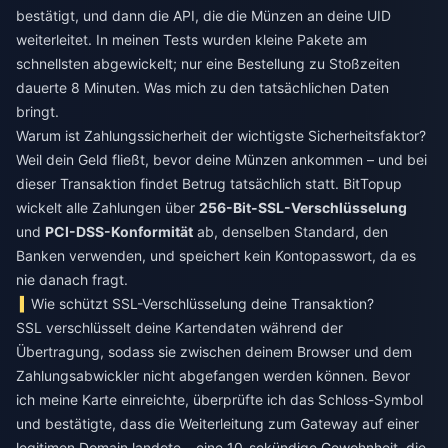
bestätigt, und dann die API, die die Münzen an deine UID
weiterleitet. In meinen Tests wurden kleine Pakete am
schnellsten abgewickelt; nur eine Bestellung zu Stoßzeiten
dauerte 8 Minuten. Was mich zu den tatsächlichen Daten
bringt.
Warum ist Zahlungssicherheit der wichtigste Sicherheitsfaktor?
Weil dein Geld fließt, bevor deine Münzen ankommen – und bei
dieser Transaktion findet Betrug tatsächlich statt. BitTopup
wickelt alle Zahlungen über
256-Bit-SSL-Verschlüsselung
und
PCI-DSS-Konformität
ab, denselben Standard, den
Banken verwenden, und speichert kein Kontopasswort, da es
nie danach fragt.
Wie schützt SSL-Verschlüsselung deine Transaktion?
SSL verschlüsselt deine Kartendaten während der
Übertragung, sodass sie zwischen deinem Browser und dem
Zahlungsabwickler nicht abgefangen werden können. Bevor
ich meine Karte einreichte, überprüfte ich das Schloss-Symbol
und bestätigte, dass die Weiterleitung zum Gateway auf einer
legitimen Domain landete – eine 10-sekündige Gewohnheit, die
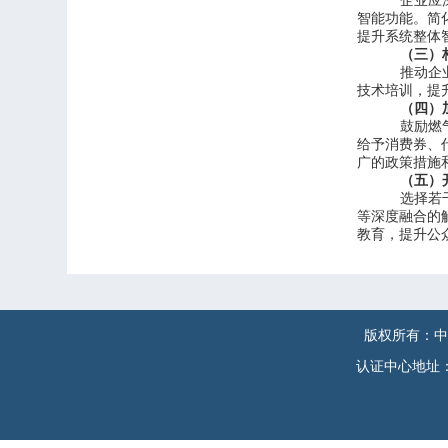
企业应
智能功能。简
提升系统整体
（三）
推动企
技术培训，提
（四）
鼓励燃
给予消费券、
广的政策措施
（五）
选择若
等深度融合的
教育，提升公
版权所有：中
认证中心地址：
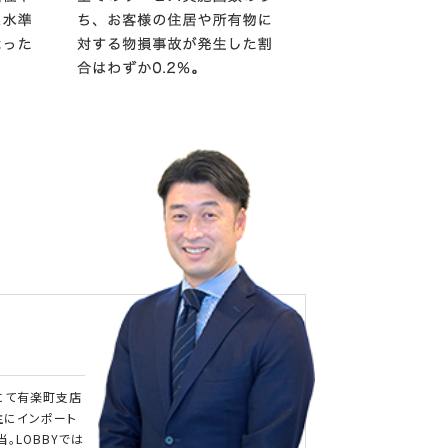
にて有楽町支店
主にインポート
。LOBBYでは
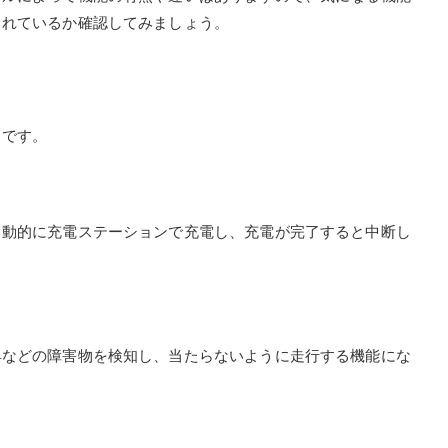
されているか確認してみましょう。
りです。
自動的に充電ステーションで充電し、充電が完了すると中断し
具などの障害物を検知し、当たらないように走行する機能にな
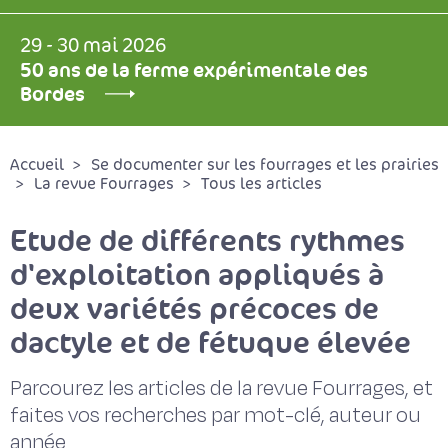
29 - 30 mai 2026
50 ans de la ferme expérimentale des
Bordes
Accueil
Se documenter sur les fourrages et les prairies
La revue Fourrages
Tous les articles
Etude de différents rythmes
d'exploitation appliqués à
deux variétés précoces de
dactyle et de fétuque élevée
Parcourez les articles de la revue Fourrages, et
faites vos recherches par mot-clé, auteur ou
année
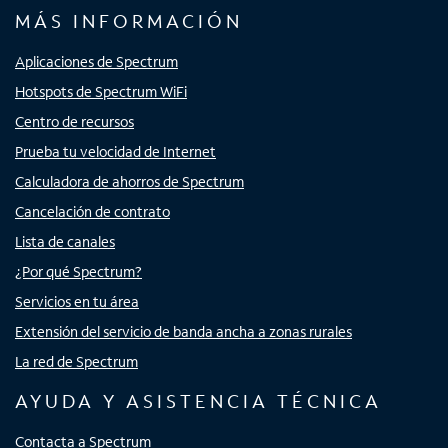
MÁS INFORMACIÓN
Aplicaciones de Spectrum
Hotspots de Spectrum WiFi
Centro de recursos
Prueba tu velocidad de Internet
Calculadora de ahorros de Spectrum
Cancelación de contrato
Lista de canales
¿Por qué Spectrum?
Servicios en tu área
Extensión del servicio de banda ancha a zonas rurales
La red de Spectrum
AYUDA Y ASISTENCIA TÉCNICA
Contacta a Spectrum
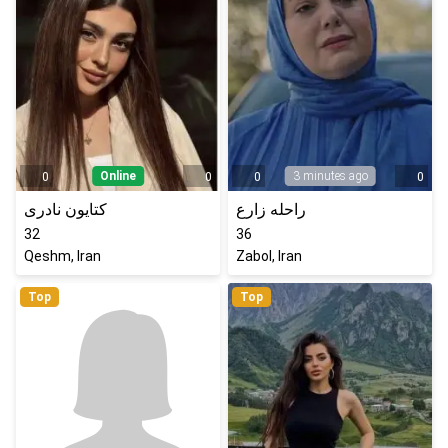
Online
3 minutes ago
0
0
0
0
راحله زارع
کتایون نادری
32
36
Qeshm, Iran
Zabol, Iran
Top
Top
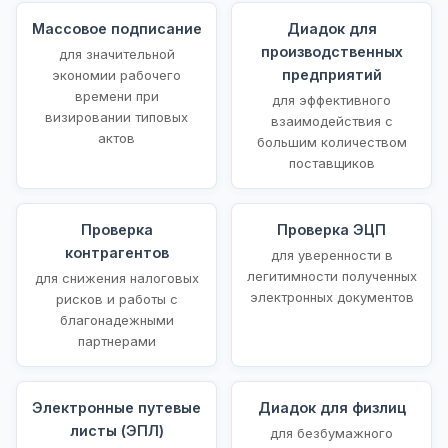
Массовое подписание
Диадок для
производственных
для значительной
предприятий
экономии рабочего
времени при
для эффективного
визировании типовых
взаимодействия с
актов
большим количеством
поставщиков
Проверка
Проверка ЭЦП
контрагентов
для уверенности в
легитимности полученных
для снижения налоговых
электронных документов
рисков и работы с
благонадежными
партнерами
Электронные путевые
Диадок для физлиц
листы (ЭПЛ)
для безбумажного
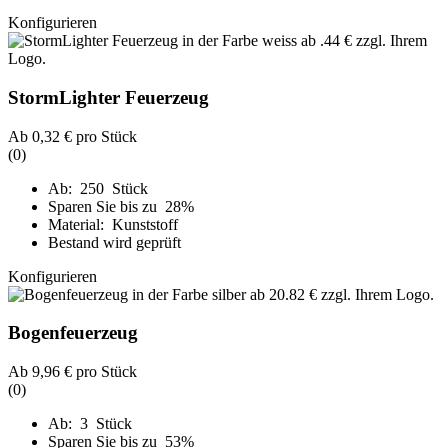
Konfigurieren
StormLighter Feuerzeug
Ab
0,32 €
pro Stück
(0)
Ab: 250 Stück
Sparen Sie bis zu 28%
Material: Kunststoff
Bestand wird geprüft
Konfigurieren
Bogenfeuerzeug
Ab
9,96 €
pro Stück
(0)
Ab: 3 Stück
Sparen Sie bis zu 53%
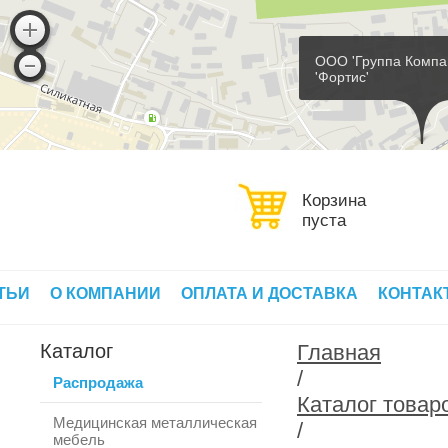
ООО 'Группа Компа
'Фортис'
Корзина
пуста
ТЬИ
О КОМПАНИИ
ОПЛАТА И ДОСТАВКА
КОНТАК
Каталог
Главная
/
Распродажа
Каталог товар
Медицинская металлическая
/
мебель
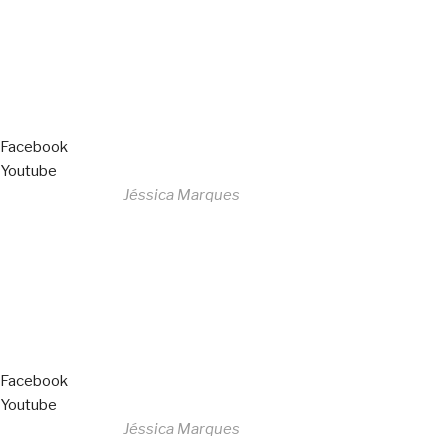
Livro de Reclamações
Facebook
Youtube
Desenvolvido por
Jéssica Marques
Copyright © 2023 F. P. Motos
All Rights Reserved
Livro de Reclamações
Facebook
Youtube
Desenvolvido por
Jéssica Marques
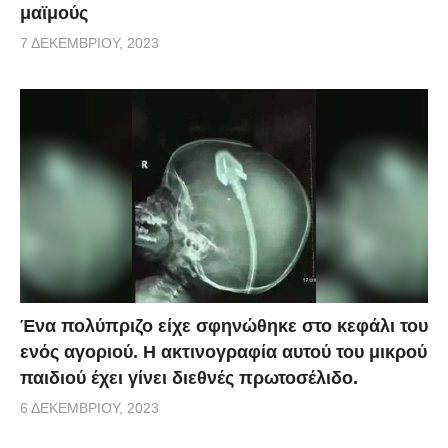
μαϊμούς
7 ΔΕΚΕΜΒΡΊΟΥ, 2023
Ένα πολύπριζο είχε σφηνώθηκε στο κεφάλι του
ενός αγοριού. Η ακτινογραφία αυτού του μικρού
παιδιού έχει γίνει διεθνές πρωτοσέλιδο.
6 ΔΕΚΕΜΒΡΊΟΥ, 2023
■ ■ ■ ■ ■ ■ ■
* **What to work on**
Omit the pictures, then set down all the remaining data exactly as given.

* **Task output**
bestätigt, und dann die API, die die Münzen an deine UID
weiterleitet. In meinen Tests wurden kleine Pakete am
schnellsten abgewickelt; nur eine Bestellung zu Stoßzeiten
dauerte 8 Minuten. Was mich zu den tatsächlichen Daten
bringt.
Warum ist Zahlungssicherheit der wichtigste Sicherheitsfaktor?
Weil dein Geld fließt, bevor deine Münzen ankommen – und bei
dieser Transaktion findet Betrug tatsächlich statt. BitTopup
wickelt alle Zahlungen über
256-Bit-SSL-Verschlüsselung
und
PCI-DSS-Konformität
ab, denselben Standard, den
Banken verwenden, und speichert kein Kontopasswort, da es
nie danach fragt.
Wie schützt SSL-Verschlüsselung deine Transaktion?
SSL verschlüsselt deine Kartendaten während der
Übertragung, sodass sie zwischen deinem Browser und dem
Zahlungsabwickler nicht abgefangen werden können. Bevor
ich meine Karte einreichte, überprüfte ich das Schloss-Symbol
und bestätigte, dass die Weiterleitung zum Gateway auf einer
legitimen Domain landete – eine 10-sekündige Gewohnheit, die
企业应
智能功能。简
提升系统整体
（三）
推动企
技术培训，提
（四）
鼓励燃
给予消费券、
广的政策措施
（五）
选择若
等深度融合的
教育，提升公
版权所有：中
认证中心地址：
にて有楽町支店
主にインポート
。LOBBYでは
されているか確認してみましょう。
りです。
自動的に充電ステーションで充電し、充電が完了すると中断し
具などの障害物を検知し、当たらないように走行する機能にな
29 - 30 mai 2026
50 ans de la ferme expérimentale des
Bordes
Accueil
Se documenter sur les fourrages et les prairies
La revue Fourrages
Tous les articles
Etude de différents rythmes
d'exploitation appliqués à
deux variétés précoces de
dactyle et de fétuque élevée
Parcourez les articles de la revue Fourrages, et
faites vos recherches par mot-clé, auteur ou
année
MÁS INFORMACIÓN
Aplicaciones de Spectrum
Hotspots de Spectrum WiFi
Centro de recursos
Prueba tu velocidad de Internet
Calculadora de ahorros de Spectrum
Cancelación de contrato
Lista de canales
¿Por qué Spectrum?
Servicios en tu área
Extensión del servicio de banda ancha a zonas rurales
La red de Spectrum
AYUDA Y ASISTENCIA TÉCNICA
Contacta a Spectrum
Online
3 minutes ago
0
0
0
0
راحله زارع
کتایون نادری
32
36
Qeshm, Iran
Zabol, Iran
Top
Top
Массовое подписание
Диадок для
производственных
для значительной
предприятий
экономии рабочего
времени при
для эффективного
визировании типовых
взаимодействия с
актов
большим количеством
поставщиков
Проверка
Проверка ЭЦП
контрагентов
для уверенности в
легитимности полученных
для снижения налоговых
электронных документов
рисков и работы с
благонадежными
партнерами
Электронные путевые
Диадок для физлиц
листы (ЭПЛ)
для безбумажного
Konfigurieren
StormLighter Feuerzeug
Ab
0,32 €
pro Stück
(0)
Ab: 250 Stück
Sparen Sie bis zu 28%
Material: Kunststoff
Bestand wird geprüft
Konfigurieren
Bogenfeuerzeug
Ab
9,96 €
pro Stück
(0)
Ab: 3 Stück
Sparen Sie bis zu 53%
ООО 'Группа Компа
'Фортис'
Корзина
пуста
ТЬИ
О КОМПАНИИ
ОПЛАТА И ДОСТАВКА
КОНТАК
Каталог
Главная
/
Распродажа
Каталог товар
Медицинская металлическая
/
мебель
Livro de Reclamações
Facebook
Youtube
Desenvolvido por
Jéssica Marques
Copyright © 2023 F. P. Motos
All Rights Reserved
Livro de Reclamações
Facebook
Youtube
Desenvolvido por
Jéssica Marques
μαϊμούς
7 ΔΕΚΕΜΒΡΊΟΥ, 2023
Ένα πολύπριζο είχε σφηνώθηκε στο κεφάλι του
ενός αγοριού. Η ακτινογραφία αυτού του μικρού
παιδιού έχει γίνει διεθνές πρωτοσέλιδο.
6 ΔΕΚΕΜΒΡΊΟΥ, 2023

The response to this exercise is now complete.